Uma operação abrangente deteve o fogo no Parque Nacional Los Glaciares e reforça a proteção ambiental e humana

Durante a manhã de domingo, 4 de janeiro, foi detectado um incêndio na Zona Norte do Parque Nacional Los Glaciares que levou as equipes da Administração de Parques Nacionais a ativar uma operação imediata, onde se priorizou a conservação do entorno e a segurança das pessoas.

O foco ígneo foi localizado perto do circuito Vuelta al Huemul. Em consequência, foi avaliado o risco sobre caminhantes e pessoal. De maneira preventiva, foram tomadas medidas de controle e restrição.

Este setor é de difícil acesso e de alto valor ecológico. Portanto, a resposta precisava ser rápida e coordenada. Dessa forma, evitou-se uma maior propagação do fogo.

Uma operação integral deteve o fogo no Parque Nacional Los Glaciares. Foto: Argentina.gob.
Uma operação integral deteve o fogo no Parque Nacional Los Glaciares. Foto: Argentina.gob.

Evacuações e proteção de visitantes

Enquanto avançavam as tarefas de combate, foi ordenada uma evacuação preventiva. Assim, 40 pessoas foram transferidas de Bahía de los Témpanos. A operação foi realizada sem incidentes e sob protocolos de segurança.

Ao mesmo tempo, foi suspenso o circuito Vuelta al Huemul. Esta decisão buscou reduzir riscos em uma área remota e exposta. Por isso, foi reforçada a comunicação com visitantes e guias.

Além disso, a Comissão de Socorro de El Chaltén colaborou ativamente. Dessa forma, foram organizados percursos e pontos de informação. Assim, garantiu-se um controle ordenado da área afetada.

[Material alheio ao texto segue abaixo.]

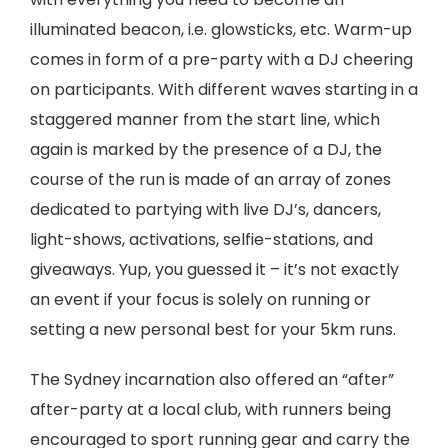
illuminated beacon, i.e. glowsticks, etc. Warm-up
comes in form of a pre-party with a DJ cheering
on participants. With different waves starting in a
staggered manner from the start line, which
again is marked by the presence of a DJ, the
course of the run is made of an array of zones
dedicated to partying with live DJ’s, dancers,
light-shows, activations, selfie-stations, and
giveaways. Yup, you guessed it – it’s not exactly
an event if your focus is solely on running or
setting a new personal best for your 5km runs.
The Sydney incarnation also offered an “after”
after-party at a local club, with runners being
encouraged to sport running gear and carry the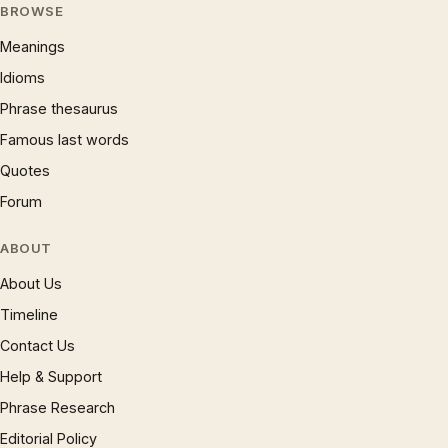
BROWSE
Meanings
Idioms
Phrase thesaurus
Famous last words
Quotes
Forum
ABOUT
About Us
Timeline
Contact Us
Help & Support
Phrase Research
Editorial Policy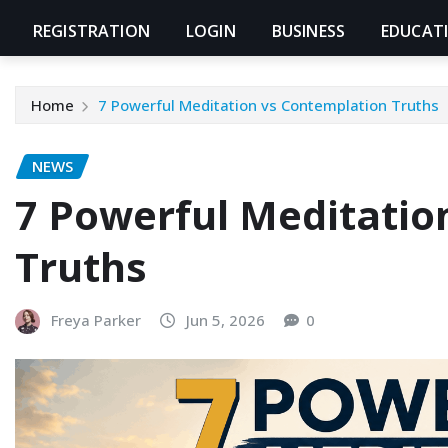
REGISTRATION
LOGIN
BUSINESS
EDUCAT
Home
7 Powerful Meditation vs Contemplation Truths
NEWS
7 Powerful Meditatio
Truths
Freya Parker
Jun 5, 2026
0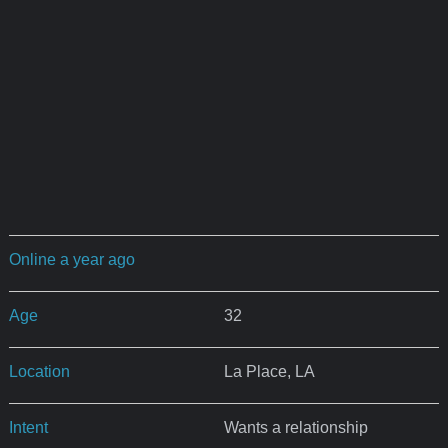
Online a year ago
Age
32
Location
La Place, LA
Intent
Wants a relationship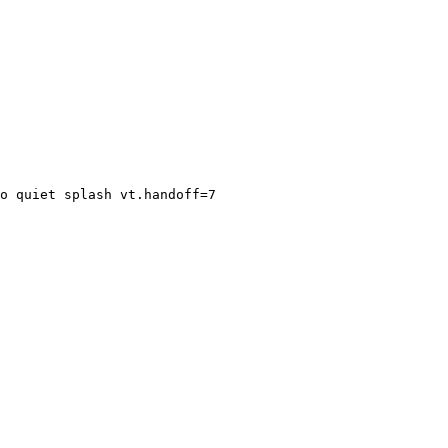
o quiet splash vt.handoff=7
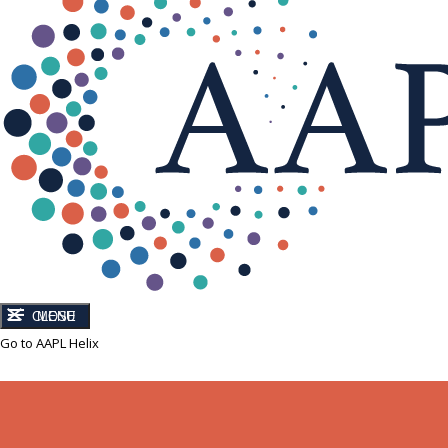
CLOSE
MENU
Go to AAPL Helix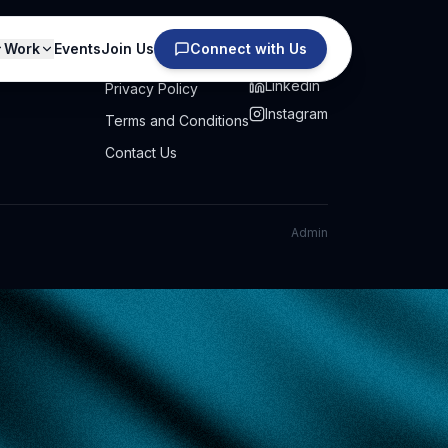
Work
Events
Join Us
Connect with Us
PRIVACY
SOCIAL
Linkedin
Privacy Policy
Instagram
Terms and Conditions
Contact Us
Admin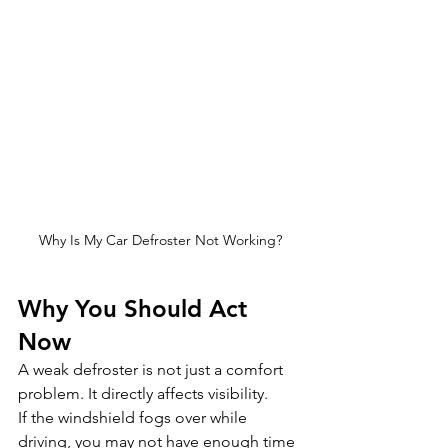
Why Is My Car Defroster Not Working?
Why You Should Act 
Now
A weak defroster is not just a comfort 
problem. It directly affects visibility.
If the windshield fogs over while 
driving, you may not have enough time 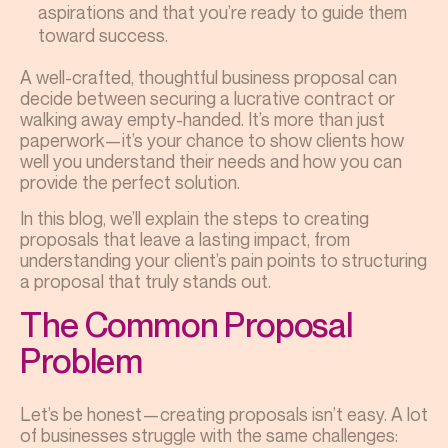
aspirations and that you’re ready to guide them
toward success.
A well-crafted, thoughtful business proposal can
decide between securing a lucrative contract or
walking away empty-handed. It’s more than just
paperwork—it’s your chance to show clients how
well you understand their needs and how you can
provide the perfect solution.
In this blog, we’ll explain the steps to creating
proposals that leave a lasting impact, from
understanding your client’s pain points to structuring
a proposal that truly stands out.
The Common Proposal
Problem
Let’s be honest—creating proposals isn’t easy. A lot
of businesses struggle with the same challenges: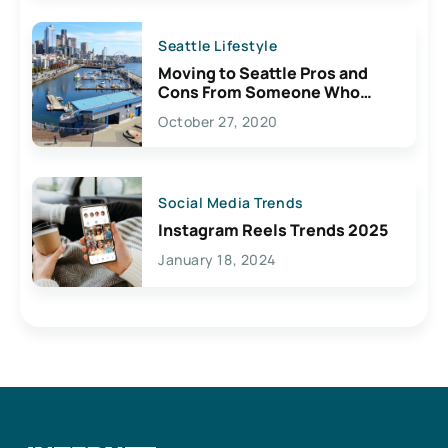
Seattle Lifestyle
Moving to Seattle Pros and
Cons From Someone Who
Lives Here
October 27, 2020
Social Media Trends
Instagram Reels Trends 2025
January 18, 2024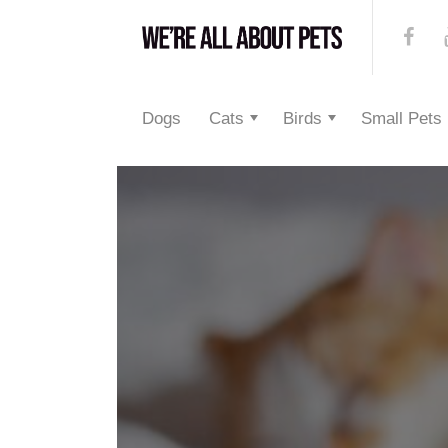
Dogs
Cats
Birds
Small Pets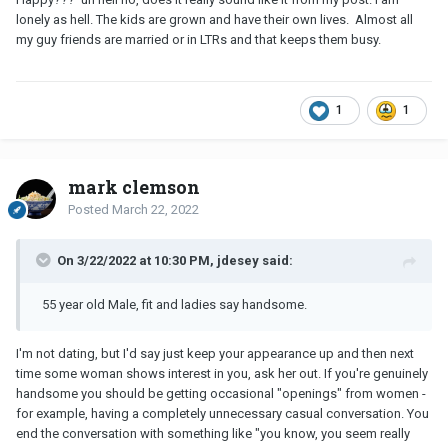
lonely as hell. The kids are grown and have their own lives. Almost all
my guy friends are married or in LTRs and that keeps them busy.
1
1
mark clemson
Posted
March 22, 2022
On 3/22/2022 at 10:30 PM, jdesey said:
55 year old Male, fit and ladies say handsome.
I'm not dating, but I'd say just keep your appearance up and then next
time some woman shows interest in you, ask her out. If you're genuinely
handsome you should be getting occasional "openings" from women -
for example, having a completely unnecessary casual conversation. You
end the conversation with something like "you know, you seem really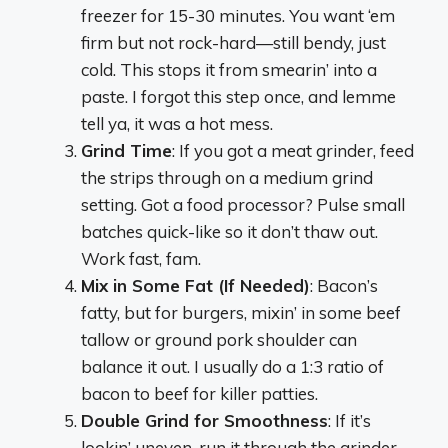
freezer for 15-30 minutes. You want ‘em
firm but not rock-hard—still bendy, just
cold. This stops it from smearin’ into a
paste. I forgot this step once, and lemme
tell ya, it was a hot mess.
Grind Time
: If you got a meat grinder, feed
the strips through on a medium grind
setting. Got a food processor? Pulse small
batches quick-like so it don’t thaw out.
Work fast, fam.
Mix in Some Fat (If Needed)
: Bacon’s
fatty, but for burgers, mixin’ in some beef
tallow or ground pork shoulder can
balance it out. I usually do a 1:3 ratio of
bacon to beef for killer patties.
Double Grind for Smoothness
: If it’s
lookin’ uneven, run it through the grinder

Brigadistas, meios aéreos e trabalho em rede

No terreno operam 22 brigadistas especializados. Eles pertencem aos Parques Nacionais e ao Conselho Agrário Provincial. Por sua vez, contam com equipamentos de água e ferramentas manuais.

Como apoio aéreo, foi adicionado um avião hidrante da Agência Federal de Emergências. Além disso, foi incorporada uma aeronave de observação para monitoramento constante. Dessa forma, otimiza-se a tomada de decisões em tempo real.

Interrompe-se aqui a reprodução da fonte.